AZrailwhale
Diamond Member
When I was hired by the phone company, we had a mixed race group of new employees in training. One of us couldn’t do the work because he was color blind and all phone wiring is color coded. The company fired him. He filed a EEOC complaint and the government not only forced the company to rehire him, pay him back wages but put him into a comparable technical job. They made him a cable splicer, it still required him to be able to discern colors but there was a slow and tedious work-around, they could give him a helper on every job and they could identify each conductor by sending a tone down it. One conductor at a time and some cables had 14,400 conductors in them. Oh, by the way he was a black man, a white would have been told just what he was “ you don’t meet the physical requirements for the job, goodbye and good luck with your next employer”, and it would have stuck. They might have found this guy a non- technical job that didn’t require color vision, but they all paid far less and the EEOC order specified that he be given a job with equal or better pay. The phone company had a very aggressive AA program and bent over backwards for minority employees and vendors to keep from getting hit with a consent decree mandated by some judge.Are you being intentionally disingenuous.

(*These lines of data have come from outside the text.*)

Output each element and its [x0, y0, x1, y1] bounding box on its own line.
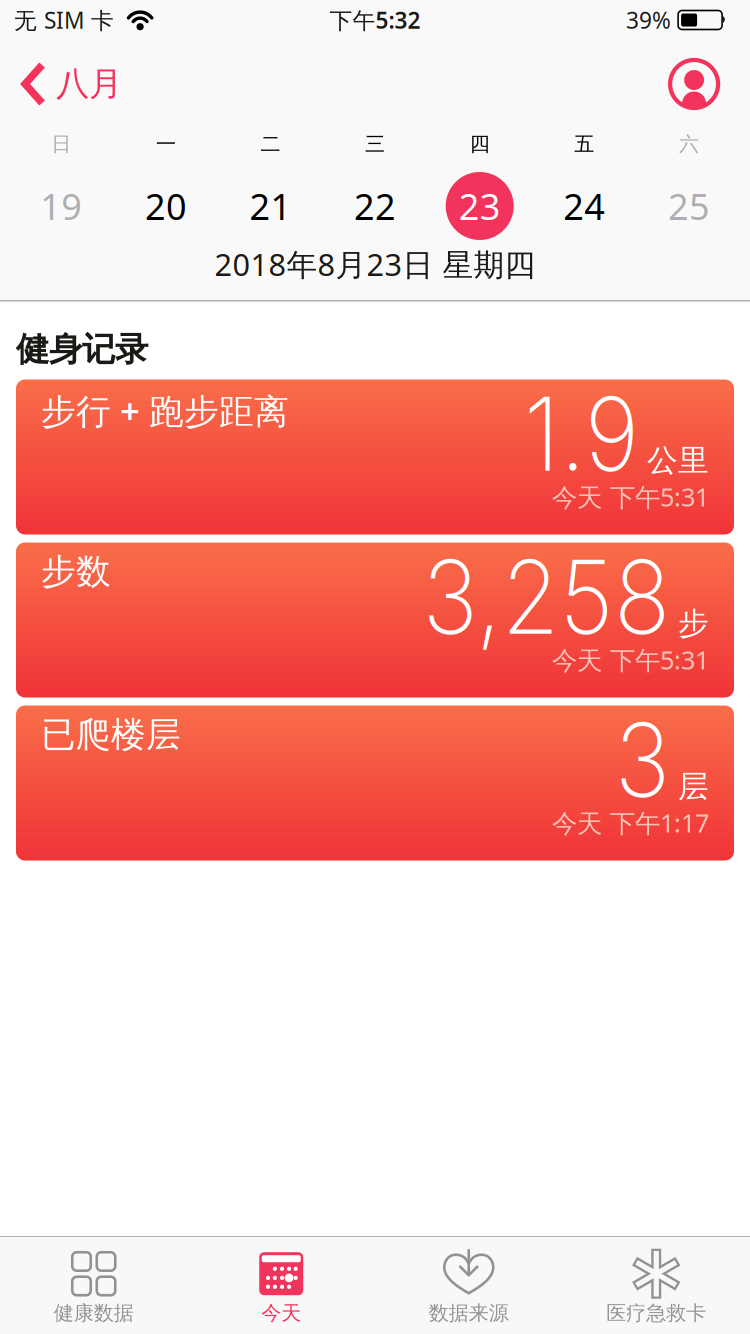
staticText: 日 — [51, 132, 71, 156]
staticText: 步数 — [41, 550, 111, 593]
staticText: 今天 下午5:31 — [552, 480, 709, 514]
staticText: 21 — [250, 182, 292, 230]
staticText: 健身记录 — [16, 329, 148, 370]
button[interactable]: 22 — [323, 170, 427, 242]
button[interactable]: 今天 — [188, 1249, 375, 1325]
staticText: 步 — [678, 605, 709, 642]
staticText: 层 — [678, 768, 709, 805]
staticText: 六 — [679, 132, 699, 156]
staticText: 今天 下午5:31 — [552, 643, 709, 676]
button[interactable]: 24 — [532, 170, 637, 242]
staticText: 三 — [365, 132, 385, 156]
staticText: 今天 下午1:17 — [552, 806, 709, 840]
staticText: 23 — [459, 182, 501, 230]
staticText: 20 — [145, 182, 187, 230]
button[interactable]: 步行 + 跑步距离 — [16, 380, 734, 534]
button[interactable]: 已爬楼层 — [16, 706, 734, 860]
button[interactable]: 23 — [427, 170, 532, 242]
staticText: 今天 — [261, 1301, 301, 1325]
button[interactable]: 数据来源 — [375, 1249, 562, 1325]
staticText: 22 — [354, 182, 396, 230]
staticText: 19 — [40, 182, 82, 230]
staticText: 下午5:32 — [330, 5, 421, 35]
staticText: 25 — [668, 182, 710, 230]
staticText: 1.9 — [514, 372, 639, 495]
button[interactable]: 健康数据 — [0, 1249, 188, 1325]
staticText: 3 — [610, 698, 670, 821]
staticText: 24 — [563, 182, 605, 230]
staticText: 二 — [260, 132, 280, 156]
button[interactable]: 20 — [114, 170, 218, 242]
staticText: 已爬楼层 — [41, 714, 181, 756]
button[interactable]: 21 — [218, 170, 323, 242]
staticText: 医疗急救卡 — [606, 1301, 706, 1325]
button[interactable]: 步数 — [16, 542, 734, 698]
staticText: 五 — [574, 132, 594, 156]
button[interactable]: 25 — [637, 170, 741, 242]
staticText: 3,258 — [401, 536, 670, 658]
staticText: 四 — [470, 132, 490, 156]
staticText: 2018年8月23日 星期四 — [215, 244, 536, 284]
staticText: 无 SIM 卡 — [14, 5, 114, 35]
staticText: 一 — [156, 132, 176, 156]
staticText: 八月 — [56, 64, 122, 104]
staticText: 数据来源 — [429, 1301, 509, 1325]
staticText: 健康数据 — [54, 1301, 134, 1325]
button[interactable] — [670, 60, 750, 108]
staticText: 39% — [626, 5, 671, 35]
button[interactable]: 医疗急救卡 — [562, 1249, 750, 1325]
button[interactable]: 19 — [9, 170, 114, 242]
staticText: 步行 + 跑步距离 — [41, 388, 289, 434]
staticText: 公里 — [647, 442, 709, 479]
button[interactable]: 八月 — [0, 63, 122, 105]
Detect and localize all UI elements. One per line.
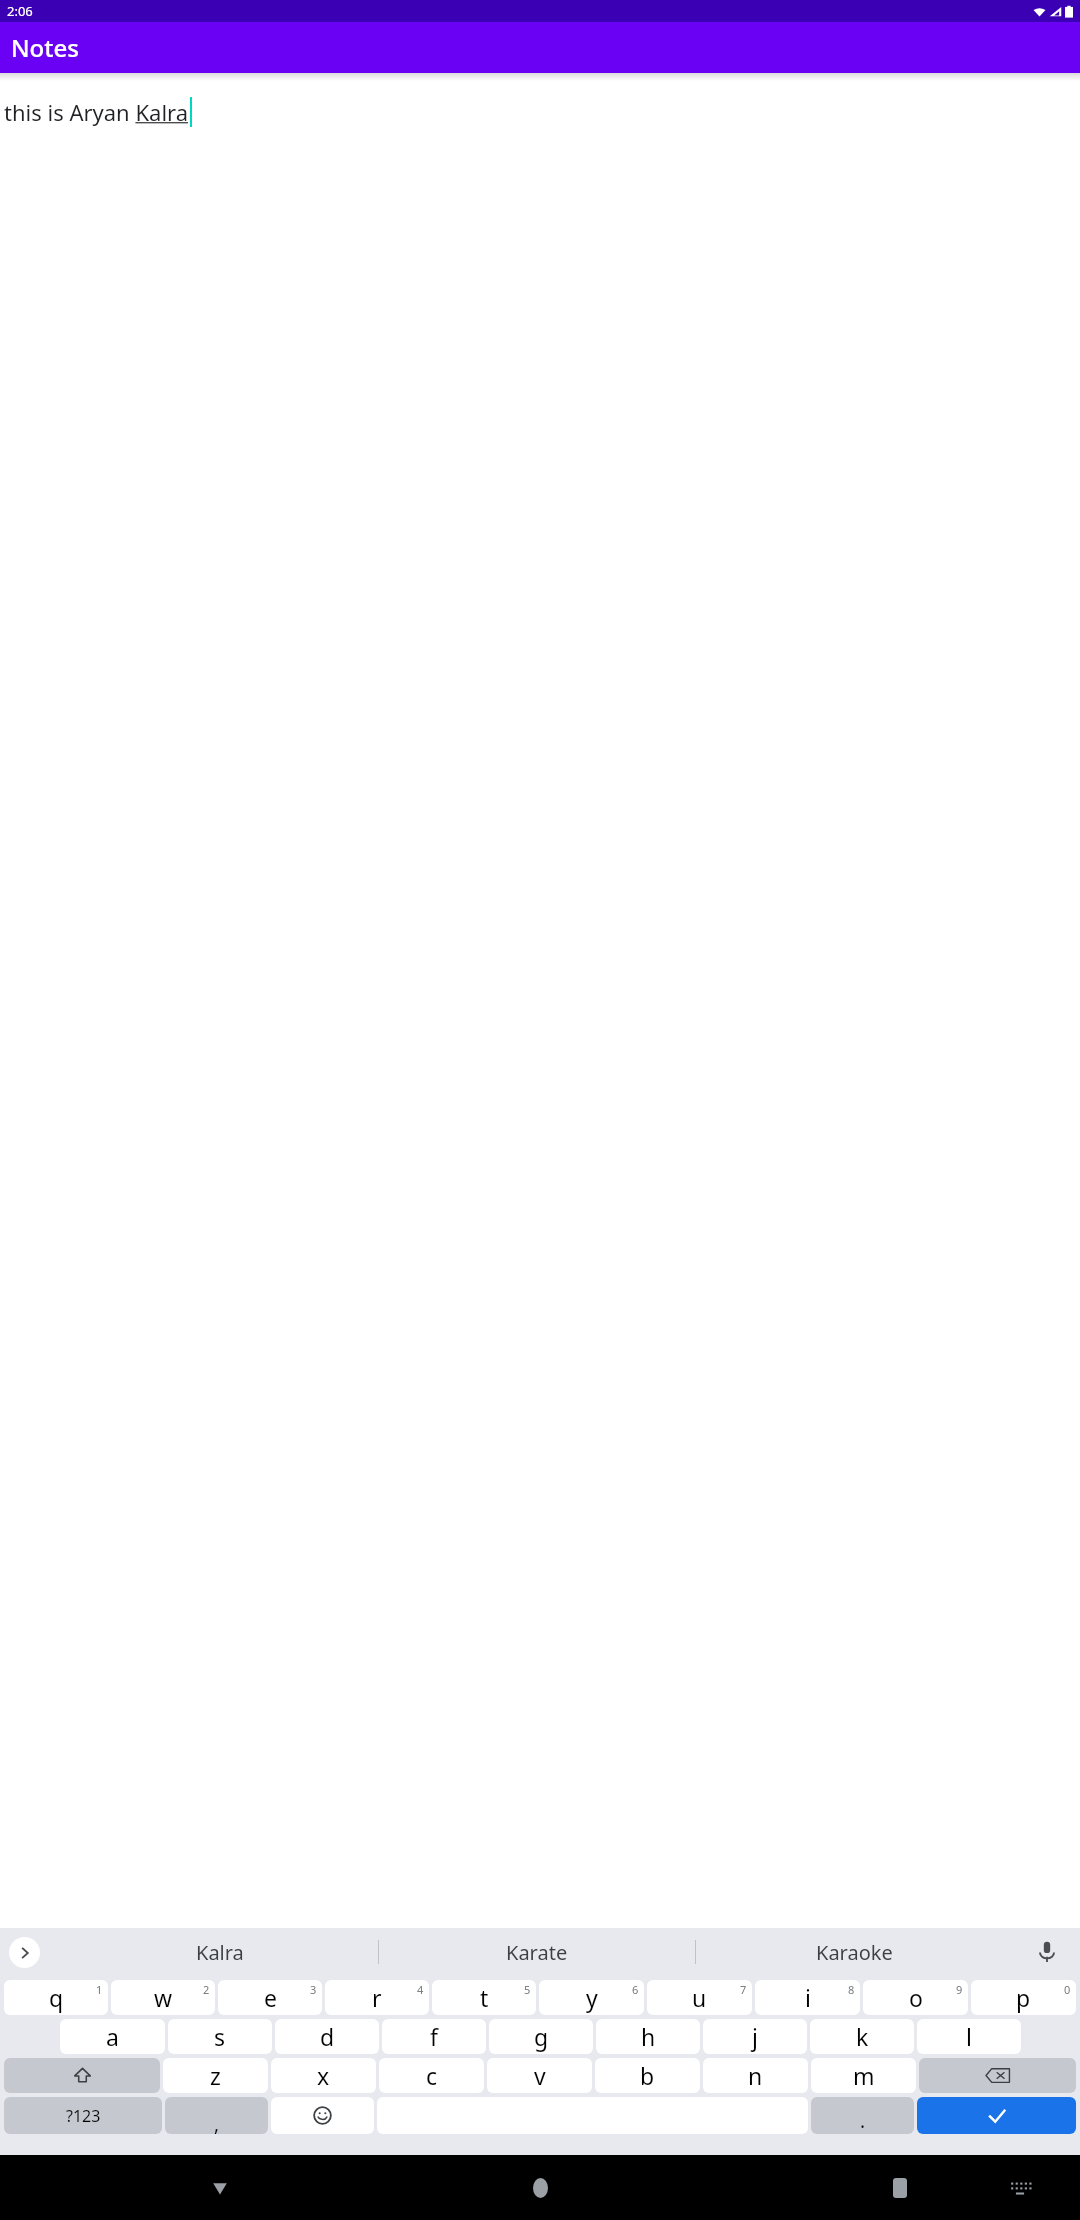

The Civil Rights bill of 1991 said, "Trust me, I'm not a quota bill", but then made it a LOT easier for aggrieved minorities to sue for job discrimination. And the best preventive measure for that was to simply hire more minorities. Which is fine if they are qualified. But then you get the person who gets hired because they are just trying to fill a Diversity, Inclusion and Equity quota.
I've seen it happen. I saw it happen when Myself and another white guy who were contractors were passed over for a full time slot to hire a black woman who had no idea what she was doing. They gave her a bunch of work, and then when she failed repeatedly to do it, the rest of us got stuck doing her work while she shopped on Amazon all day.
Ironically, this nitwit gave me a call after I landed my current gig, and said she was interested in a slot we had open. I told her how challenging the job was, and how we need to put in long hours to make things work. (Which was mostly true.) Hard work? She quickly lost interest!